Paris rend hommage à Jacques de Bollardière, général français engagé contre la torture en Algérie
Un nom, coincé entre deux grandes figures de la marine française, Suffren et la Motte Picquet, celui de Jacques Pâris de Bollardière. Après avoir fait ses armes dans les rues de Rennes et de Nantes, le général gagne des galons et entre dans la capitale. Bertrand Delanoë a baptisé, jeudi après-midi, “Général Jacques Pâris de Bollardière” le carrefour entre les avenues de Suffren et de la Motte-Picquet, dans les VII et XV arrondissements, au coeur de Paris.
Le conseil de Paris avait décidé à l’unanimité de rendre ainsi hommage à ce général qui « a condamné la pratique de la torture pendant la guerre d’Algérie » et dont le maire de Paris a fait éloge de « la droiture » et du « courage », évoquant « sa lutte contre les atrocités faites aux Algériens ». Né en 1907 à Chateaubriand (Loire-Atlantique), officier de l’armée française, combattant de la Seconde Guerre mondiale et rallié aux Forces françaises libres, il avait été l’un des rares officiers français à recevoir la plus haute distinction militaire britannique, le Distinguished order Service and Bar, pour ses engagements et ses combats pendant la guerre.

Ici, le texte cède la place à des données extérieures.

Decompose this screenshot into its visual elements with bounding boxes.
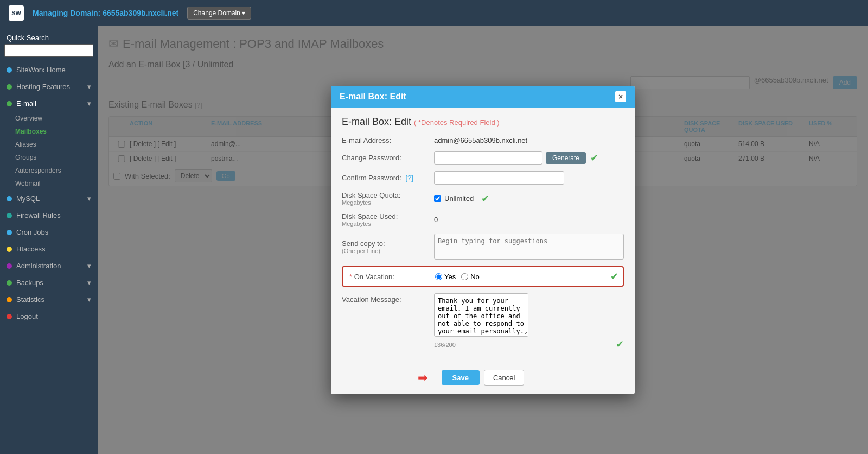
confirm-password-label: Confirm Password: [?] [342,174,434,182]
email-icon [7,101,12,106]
on-vacation-label: On Vacation: [347,273,435,281]
sidebar-sub-aliases[interactable]: Aliases [0,138,98,151]
email-address-row: E-mail Address: admin@6655ab309b.nxcli.n… [342,136,624,144]
sidebar-item-firewall-rules[interactable]: Firewall Rules [0,207,98,224]
main-layout: Quick Search SiteWorx Home Hosting Featu… [0,26,868,454]
disk-quota-row: Disk Space Quota: Megabytes Unlimited ✔ [342,191,624,206]
confirm-password-input[interactable] [434,171,564,185]
disk-used-row: Disk Space Used: Megabytes 0 [342,212,624,227]
sidebar-item-statistics[interactable]: Statistics ▾ [0,291,98,308]
firewall-icon [7,213,12,218]
logo: SW [9,5,24,21]
sidebar-sub-overview[interactable]: Overview [0,112,98,125]
change-password-input[interactable] [434,151,542,165]
sidebar-item-email[interactable]: E-mail ▾ [0,95,98,112]
email-address-label: E-mail Address: [342,136,434,144]
sidebar-item-administration[interactable]: Administration ▾ [0,257,98,274]
quota-check-icon: ✔ [481,193,489,205]
domain-name: 6655ab309b.nxcli.net [103,9,178,17]
sidebar-item-htaccess[interactable]: Htaccess [0,241,98,257]
dialog-title-row: E-mail Box: Edit ( *Denotes Required Fie… [342,116,624,128]
modal-overlay: E-mail Box: Edit × E-mail Box: Edit ( *D… [98,26,868,454]
sidebar-item-logout[interactable]: Logout [0,308,98,325]
dialog-header-title: E-mail Box: Edit [340,92,406,102]
sidebar-item-cron-jobs[interactable]: Cron Jobs [0,224,98,241]
dialog-header: E-mail Box: Edit × [331,86,635,108]
sidebar-item-backups[interactable]: Backups ▾ [0,274,98,291]
dialog-body: E-mail Box: Edit ( *Denotes Required Fie… [331,108,635,365]
vacation-yes-option[interactable]: Yes [435,273,456,281]
sidebar-item-siteworx-home[interactable]: SiteWorx Home [0,61,98,78]
change-domain-button[interactable]: Change Domain ▾ [187,7,251,20]
sidebar-sub-webmail[interactable]: Webmail [0,177,98,190]
vacation-message-row: Vacation Message: Thank you for your ema… [342,293,624,350]
sidebar: Quick Search SiteWorx Home Hosting Featu… [0,26,98,454]
required-note: ( *Denotes Required Field ) [414,118,500,127]
vacation-check-icon: ✔ [610,270,618,282]
top-bar: SW Managing Domain: 6655ab309b.nxcli.net… [0,0,868,26]
mysql-icon [7,196,12,201]
logout-icon [7,314,12,319]
admin-icon [7,263,12,269]
siteworx-home-icon [7,67,12,73]
quick-search-input[interactable] [4,44,93,57]
email-edit-dialog: E-mail Box: Edit × E-mail Box: Edit ( *D… [331,86,635,394]
backups-icon [7,280,12,286]
hosting-features-icon [7,84,12,90]
domain-info: Managing Domain: 6655ab309b.nxcli.net [33,9,178,17]
vacation-message-textarea[interactable]: Thank you for your email. I am currently… [434,293,528,337]
cancel-button[interactable]: Cancel [484,370,524,386]
vacation-yes-radio[interactable] [435,273,442,280]
vacation-radio-group: Yes No [435,273,606,281]
send-copy-textarea[interactable] [434,234,624,260]
confirm-password-hint: [?] [405,174,413,182]
sidebar-sub-autoresponders[interactable]: Autoresponders [0,164,98,177]
arrow-hint-icon: ➡ [418,371,427,385]
unlimited-label: Unlimited [444,194,474,203]
email-address-value: admin@6655ab309b.nxcli.net [434,136,624,144]
send-copy-row: Send copy to: (One per Line) [342,234,624,260]
cron-icon [7,230,12,235]
disk-quota-label: Disk Space Quota: Megabytes [342,191,434,206]
vacation-no-radio[interactable] [461,273,468,280]
char-count: 136/200 [434,342,456,348]
sidebar-item-hosting-features[interactable]: Hosting Features ▾ [0,78,98,95]
message-check-icon: ✔ [616,338,624,350]
send-copy-label: Send copy to: (One per Line) [342,239,434,254]
change-password-row: Change Password: Generate ✔ [342,151,624,165]
password-check-icon: ✔ [590,152,598,164]
sidebar-sub-groups[interactable]: Groups [0,151,98,164]
confirm-password-row: Confirm Password: [?] [342,171,624,185]
dialog-close-button[interactable]: × [615,91,626,102]
change-password-label: Change Password: [342,154,434,162]
generate-password-button[interactable]: Generate [546,152,586,164]
htaccess-icon [7,247,12,252]
quick-search-label: Quick Search [0,30,98,44]
vacation-message-label: Vacation Message: [342,293,434,304]
dialog-footer: ➡ Save Cancel [331,365,635,394]
save-button[interactable]: Save [442,370,480,385]
unlimited-checkbox[interactable] [434,195,441,202]
vacation-no-option[interactable]: No [461,273,480,281]
on-vacation-row: On Vacation: Yes No ✔ [342,266,624,287]
disk-used-label: Disk Space Used: Megabytes [342,212,434,227]
sidebar-item-mysql[interactable]: MySQL ▾ [0,190,98,207]
content-area: ✉ E-mail Management : POP3 and IMAP Mail… [98,26,868,454]
disk-used-value: 0 [434,216,624,224]
sidebar-sub-mailboxes[interactable]: Mailboxes [0,125,98,138]
stats-icon [7,297,12,302]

Une figure de la non-violence
Affecté au centre des hautes Etudes militaires en 1953, il est promu général de brigade en Algérie trois ans plus tard. C’est à cette époque que Jacques de Bollardière prend position contre la pratique de la torture pendant la guerre d’Algérie, pratiquée par une partie de l’armée française en charge de la recherche de renseignements. Fervent catholique, il est meurtri par ces actes de cruauté et écrit à ce sujet : « Je pense avec respect infini à ceux de mes frères, arabes ou français, qui sont morts comme le Christ, aux mains de leurs semblables, flagellés, défigurés par le mépris des hommes ».
Relevé de son poste et emprisonné durant 60 jours à cause de ses dénonciations publiques, il devient un membre actif du Mouvement pour une alternative non violente avec sa femme Simone. Il est notamment arrêté en 1973, au large de Mururoa, alors qu’il manifeste contre les essais nucléaires atmosphériques. Homme engagé, il était aussi le président de l’association Logement et promotion sociale, de 1968 à 1978.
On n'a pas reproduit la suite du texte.